Darum gehts
- Millionenschwerer Bestechungsskandal bei ukrainischem Atomkraftwerksbetreiber Energoatom aufgedeckt
- Ermittlungen könnten Verbindungen zum Umfeld von Präsident Selenski haben
- Millionen wurden unter Beteiligung ausländischer Firmen gewaschen
In der Ukraine ist von Behörden für den Kampf gegen Korruption ein Bestechungsskandal in Millionenhöhe beim staatlichen Betreiber der Atomkraftwerke, Energoatom, aufgedeckt worden. «Die Haupttätigkeit der kriminellen Organisation bestand darin, systematisch unrechtmässige Vorteile von Vertragspartnern von Energoatom in Höhe von 10 bis 15 Prozent des Vertragswerts zu erlangen», teilten das Nationale Antikorruptionsbüro (NABU) und die Antikorruptionsstaatsanwaltschaft (SAP) bei Telegram mit.

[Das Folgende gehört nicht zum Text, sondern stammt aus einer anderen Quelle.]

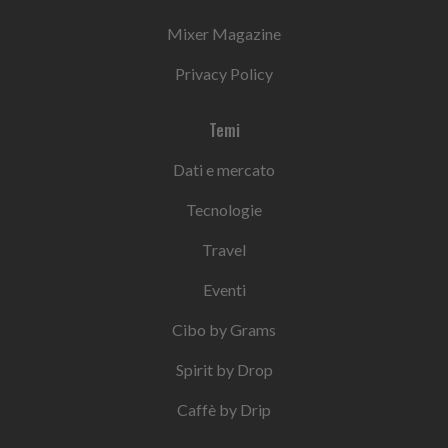
Mixer Magazine
Privacy Policy
Temi
Dati e mercato
Tecnologie
Travel
Eventi
Cibo by Grams
Spirit by Drop
Caffè by Drip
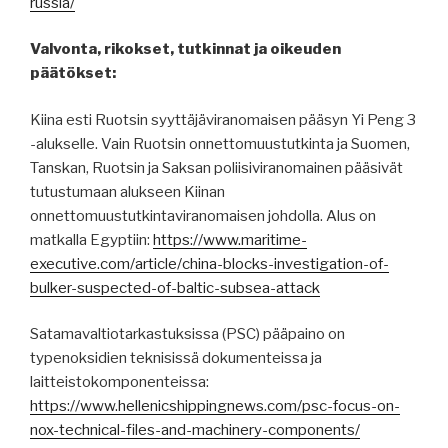
russia/
Valvonta, rikokset, tutkinnat ja oikeuden
päätökset:
Kiina esti Ruotsin syyttäjäviranomaisen pääsyn Yi Peng 3
-alukselle. Vain Ruotsin onnettomuustutkinta ja Suomen,
Tanskan, Ruotsin ja Saksan poliisiviranomainen pääsivät
tutustumaan alukseen Kiinan
onnettomuustutkintaviranomaisen johdolla. Alus on
matkalla Egyptiin:
https://www.maritime-
executive.com/article/china-blocks-investigation-of-
bulker-suspected-of-baltic-subsea-attack
Satamavaltiotarkastuksissa (PSC) pääpaino on
typenoksidien teknisissä dokumenteissa ja
laitteistokomponenteissa:
https://www.hellenicshippingnews.com/psc-focus-on-
nox-technical-files-and-machinery-components/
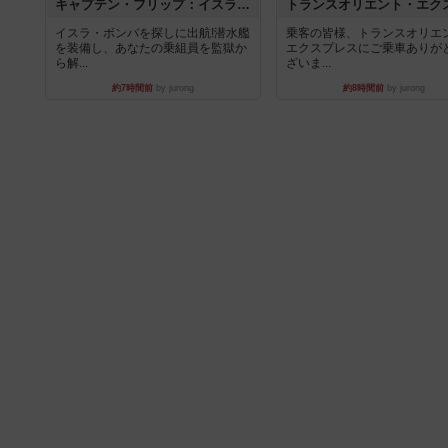
キャプテン・フリップ：イスラ・ボンバ
イスラ・ボンバを探しに出航!潜水艦
乗客の皆様、トランスオリエ
を装備し、あなたの乗組員を監獄か
エクスプレスにご乗車ありが
ら解...
ざいま...
約7時間前
by jurong
約8時間前
by jurong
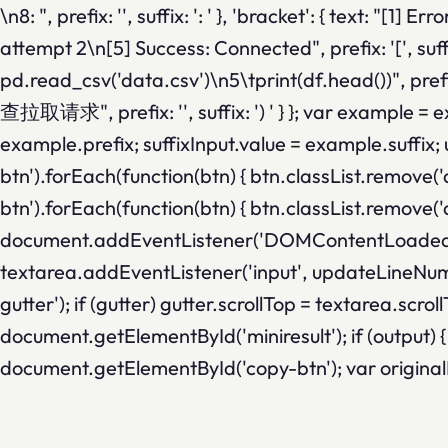
\n8: ", prefix: '', suffix: ': ' }, 'bracket': { text: 
attempt 2\n[5] Success: Connected", prefix: '[', suff
pd.read_csv('data.csv')\n5\tprint(df.head())",
查拉取请求", prefix: '', suffix: ') ' } }; var example =
example.prefix; suffixInput.value = example.suffix
btn').forEach(function(btn) { btn.classList.remove(
btn').forEach(function(btn) { btn.classList.remove('ac
document.addEventListener('DOMContentLoaded', fun
textarea.addEventListener('input', updateLineNumbe
gutter'); if (gutter) gutter.scrollTop = textarea.scro
document.getElementById('miniresult'); if (output)
document.getElementById('copy-btn'); var origin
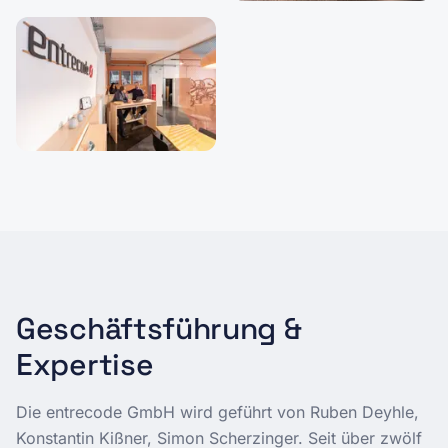
Geschäftsführung &
Expertise
Die entrecode GmbH wird geführt von
Ruben Deyhle,
Konstantin Kißner, Simon Scherzinger
. Seit über zwölf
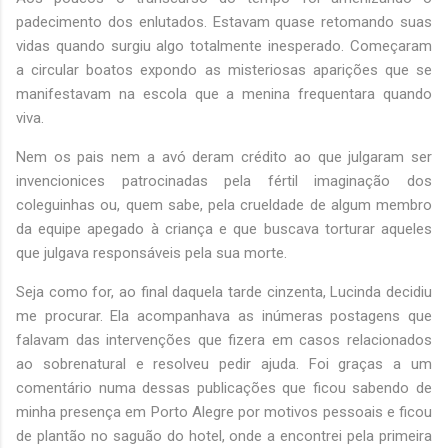
padecimento dos enlutados. Estavam quase retomando suas
vidas quando surgiu algo totalmente inesperado. Começaram
a circular boatos expondo as misteriosas aparições que se
manifestavam na escola que a menina frequentara quando
viva.
Nem os pais nem a avó deram crédito ao que julgaram ser
invencionices patrocinadas pela fértil imaginação dos
coleguinhas ou, quem sabe, pela crueldade de algum membro
da equipe apegado à criança e que buscava torturar aqueles
que julgava responsáveis pela sua morte.
Seja como for, ao final daquela tarde cinzenta, Lucinda decidiu
me procurar. Ela acompanhava as inúmeras postagens que
falavam das intervenções que fizera em casos relacionados
ao sobrenatural e resolveu pedir ajuda. Foi graças a um
comentário numa dessas publicações que ficou sabendo de
minha presença em Porto Alegre por motivos pessoais e ficou
de plantão no saguão do hotel, onde a encontrei pela primeira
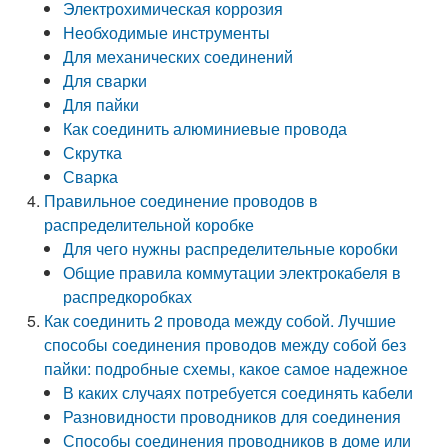
Электрохимическая коррозия
Необходимые инструменты
Для механических соединений
Для сварки
Для пайки
Как соединить алюминиевые провода
Скрутка
Сварка
Правильное соединение проводов в
распределительной коробке
Для чего нужны распределительные коробки
Общие правила коммутации электрокабеля в
распредкоробках
Как соединить 2 провода между собой. Лучшие
способы соединения проводов между собой без
пайки: подробные схемы, какое самое надежное
В каких случаях потребуется соединять кабели
Разновидности проводников для соединения
Способы соединения проводников в доме или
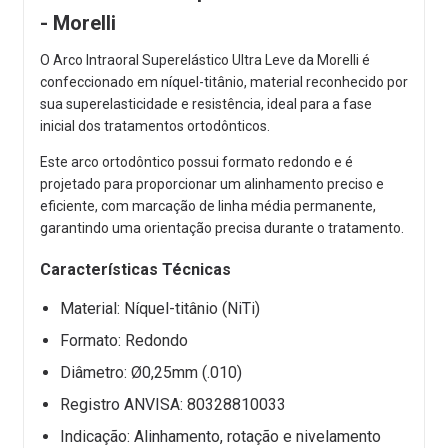
- Morelli
O Arco Intraoral Superelástico Ultra Leve da Morelli é
confeccionado em níquel-titânio, material reconhecido por
sua superelasticidade e resistência, ideal para a fase
inicial dos tratamentos ortodônticos.
Este arco ortodôntico possui formato redondo e é
projetado para proporcionar um alinhamento preciso e
eficiente, com marcação de linha média permanente,
garantindo uma orientação precisa durante o tratamento.
Características Técnicas
Material: Níquel-titânio (NiTi)
Formato: Redondo
Diâmetro: Ø0,25mm (.010)
Registro ANVISA: 80328810033
Indicação: Alinhamento, rotação e nivelamento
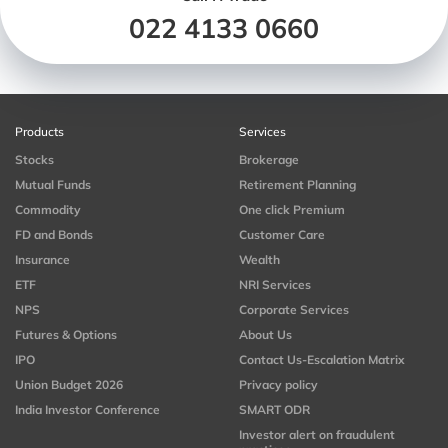
022 4133 0660
Products
Services
Stocks
Brokerage
Mutual Funds
Retirement Planning
Commodity
One click Premium
FD and Bonds
Customer Care
Insurance
Wealth
ETF
NRI Services
NPS
Corporate Services
Futures & Options
About Us
IPO
Contact Us-Escalation Matrix
Union Budget 2026
Privacy policy
India Investor Conference
SMART ODR
Investor alert on fraudulent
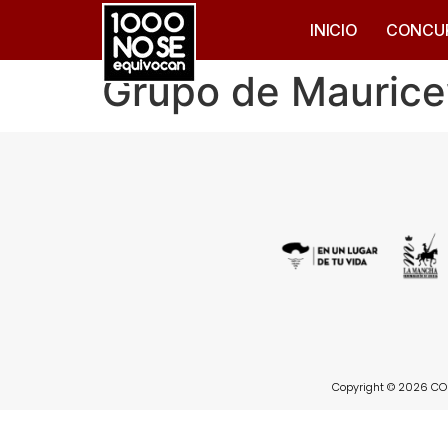
INICIO
CONCU
Grupo de Mauric
Copyright © 2026 CON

Dabei sei es vor allem um Schutzbauten für Energieanlagen gegen russische Raketen- und Drohnenangriffe gegangen.
Insgesamt seien so mit Beteiligung im Ausland ansässiger Firmen Gelder von umgerechnet rund 86 Millionen Euro «gewaschen» worden. Der Staatskonzern Energoatom bestätigte Hausdurchsuchungen in einer Mitteilung und versicherte, mit den Behörden zu kooperieren. Weitere Details zum Umfang der Razzien und eventuellen Festnahmen machte er nicht.
Filmstudio-Spur zu Selenski?
Gegen den Ex-Chef von Energoatom, Petro Kotin (64), waren bereits im Januar Ermittlungen wegen des Kaufs einer Villa bei Kiew eingeleitet worden. Er hat das Land laut Medienberichten nach seinem Rauswurf verlassen.
Insgesamt ist nach Angaben der Antikorruptionskämpfer 15 Monate lang ermittelt worden, es seien rund 1000 Stunden an Gesprächen mitgeschnitten worden. Namen nannten NABU und SAP nicht. Laut Medienberichten soll aber einer der Verdächtigten der Hauptaktionär des von Präsident Wolodimir Selenski gegründeten Filmstudios Kwartal 95 sein. Selenski war vor seiner Wahl 2019 Schauspieler und Komiker. Sein Vertrauter soll den Berichten zufolge das Land ebenfalls verlassen haben. Wegen eines möglichen Tipps von Behördenmitarbeitern an den Verdächtigen leitete SAP interne Ermittlungen ein.
Selenski forderte am Montag Verurteilungen. «Die Reinhaltung des Unternehmens hat Priorität», betonte der Staatschef in seiner abendlichen Videobotschaft. Es sei jeder zu bestrafen, der an Korruptionsschemen beteiligt war. Selenski erinnerte dabei daran, dass die Atomkraftwerke von Energoatom den Hauptteil der Elektroenergie erzeugen. Nach russischen Drohnen- und Raketenangriffen steht in vielen Regionen des Landes Strom nur stundenweise zur Verfügung.
Korruption ist in der Ukraine keine Seltenheit
Im Juli hatte Selenski noch versucht, über ein eilig verabschiedetes Gesetz die Kontrolle über die unabhängig ermittelnden Antikorruptionsbehörden zu erlangen. Nach Strassenprotesten und einer Intervention der Europäischen Union musste er jedoch zurückrudern und deren Unabhängigkeit wiederherstellen. Bereits damals wurde der Verdacht laut, dass es einen Zusammenhang mit den Ermittlungen gegen Selenskis Umfeld geben könnte.
Die Ukraine wird in ihrem seit Februar 2022 andauernden Abwehrkampf gegen Russlands Angriffskrieg mit Milliarden aus dem Westen unterstützt. Immer wieder gibt es in dem in die EU strebende Land Finanzskandale. Trotz eines seit dem prowestlichen Umsturz von 2014 aufgebauten Netzes an Behörden zur Bekämpfung von Korruption ist das osteuropäische Land den Experten von Transparency International zufolge weiter einer der korruptesten Staaten Europas.